__Source material__:

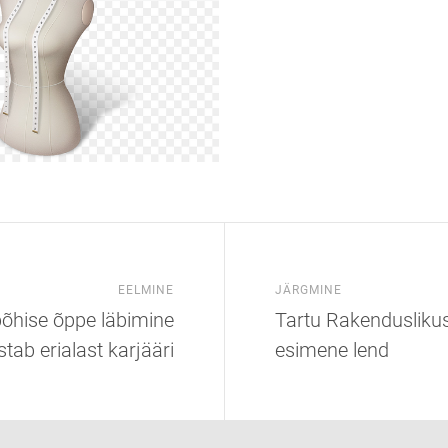
EELMINE
JÄRGMINE
õhise õppe läbimine
Tartu Rakenduslikus
tab erialast karjääri
esimene lend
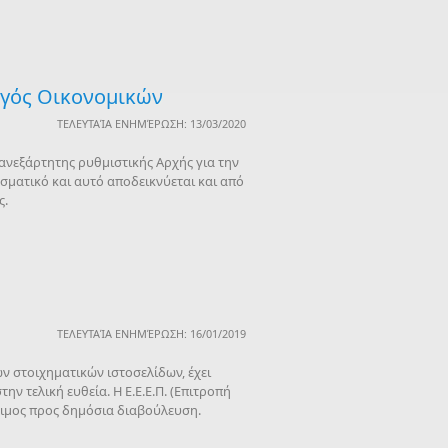
ργός Οικονομικών
ΤΕΛΕΥΤΑΊΑ ΕΝΗΜΈΡΩΣΗ: 13/03/2020
ανεξάρτητης ρυθμιστικής Αρχής για την
σματικό και αυτό αποδεικνύεται και από
ς.
ΤΕΛΕΥΤΑΊΑ ΕΝΗΜΈΡΩΣΗ: 16/01/2019
ν στοιχηματικών ιστοσελίδων, έχει
ν τελική ευθεία. Η Ε.Ε.Ε.Π. (Επιτροπή
έσιμος προς δημόσια διαβούλευση.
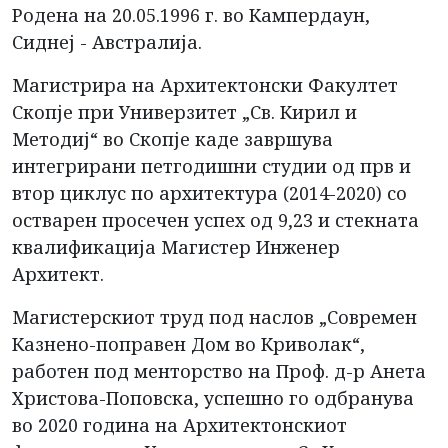
Родена на 20.05.1996 г. во Кампердаун,
Сиднеј - Австралија.
Магистрира на Архитектонски Факултет
Скопје при Универзитет „Св. Кирил и
Методиј“ во Скопје каде завршува
интегрирани петгодишни студии од прв и
втор циклус по архитектура (2014-2020) со
остварен просечен успех од 9,23 и стекната
квалификација Магистер Инженер
Архитект.
Магистерскиот труд под наслов „Современ
Казнено-поправен Дом во Криволак“,
работен под менторство на Проф. д-р Анета
Христова-Поповска, успешно го одбранува
во 2020 година на Архитектонскиот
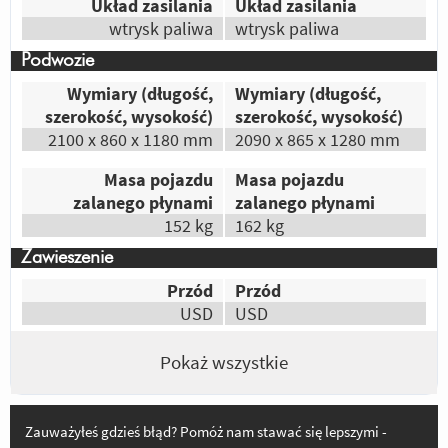
ladniejszy
Układ zasilania
Układ zasilania
wtrysk paliwa
wtrysk paliwa
Odpowiedz
|
Przydatna (
1
)
|
Nieprzydatna (
1
)
Podwozie
Wymiary (długość,
Wymiary (długość,
szerokość, wysokość)
szerokość, wysokość)
2100 x 860 x 1180 mm
2090 x 865 x 1280 mm
Masa pojazdu
Masa pojazdu
zalanego płynami
zalanego płynami
152 kg
162 kg
Zawieszenie
Przód
Przód
USD
USD
Pokaż wszystkie
Zauważyłeś gdzieś błąd? Pomóż nam stawać się lepszymi -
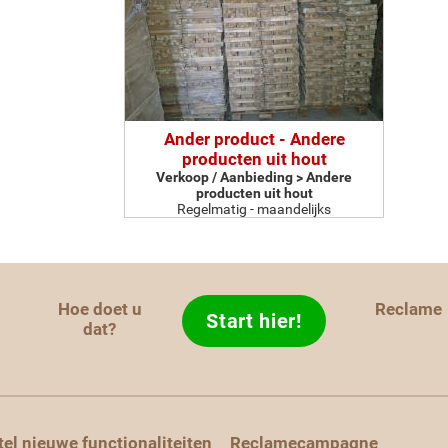
Ander product - Andere
producten uit hout
Verkoop / Aanbieding > Andere
producten uit hout
Regelmatig - maandelijks
Hoe doet u
Reclame
Start hier!
d
dat?
tel nieuwe functionaliteiten
Reclamecampagne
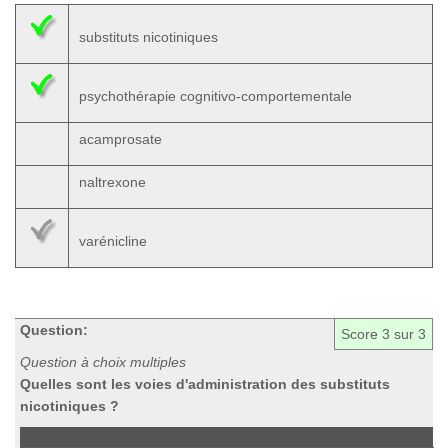
substituts nicotiniques
psychothérapie cognitivo-comportementale
acamprosate
naltrexone
varénicline
Question:
Score
3
sur 3
Question à choix multiples
Quelles sont les voies d'administration des substituts
nicotiniques ?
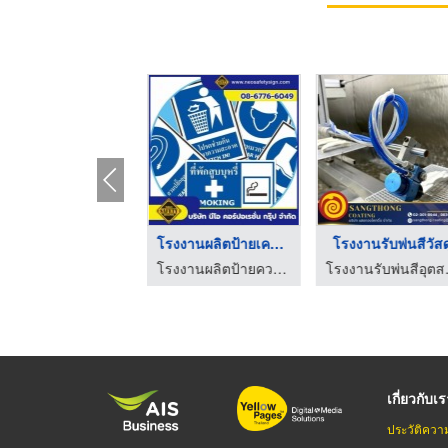
HOT
ร้านวัสดุก่อสร้าง sc ...
โรงงานผลิตป้ายเครื่อ ...
โรงงานรับพ่นสีวัสด
ตัวแทนจำหน่าย SCG Authorized Dealer กรุงเทพ SCG Housing Expert
โรงงานผลิตป้ายความปลอดภัย - NEO SAFETY SIGN
โรงงานรับ
เกี่ยวกับเ
ประวัติควา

__What to work on__:
Go back to the listing above and write out the lines starting at the one with "Магистрира на Архитектонски Факултет" and ending at the one with "Regelmatig - maandelijks", inclusive, exactly and without pictures.

__Output below__:
Магистрира на Архитектонски Факултет
Скопје при Универзитет „Св. Кирил и
Методиј“ во Скопје каде завршува
интегрирани петгодишни студии од прв и
втор циклус по архитектура (2014-2020) со
остварен просечен успех од 9,23 и стекната
квалификација Магистер Инженер
Архитект.
Магистерскиот труд под наслов „Современ
Казнено-поправен Дом во Криволак“,
работен под менторство на Проф. д-р Анета
Христова-Поповска, успешно го одбранува
во 2020 година на Архитектонскиот
ladniejszy
Układ zasilania
Układ zasilania
wtrysk paliwa
wtrysk paliwa
Odpowiedz
|
Przydatna (
1
)
|
Nieprzydatna (
1
)
Podwozie
Wymiary (długość,
Wymiary (długość,
szerokość, wysokość)
szerokość, wysokość)
2100 x 860 x 1180 mm
2090 x 865 x 1280 mm
Masa pojazdu
Masa pojazdu
zalanego płynami
zalanego płynami
152 kg
162 kg
Zawieszenie
Przód
Przód
USD
USD
Pokaż wszystkie
Zauważyłeś gdzieś błąd? Pomóż nam stawać się lepszymi -
Ander product - Andere
producten uit hout
Verkoop / Aanbieding > Andere
producten uit hout
Regelmatig - maandelijks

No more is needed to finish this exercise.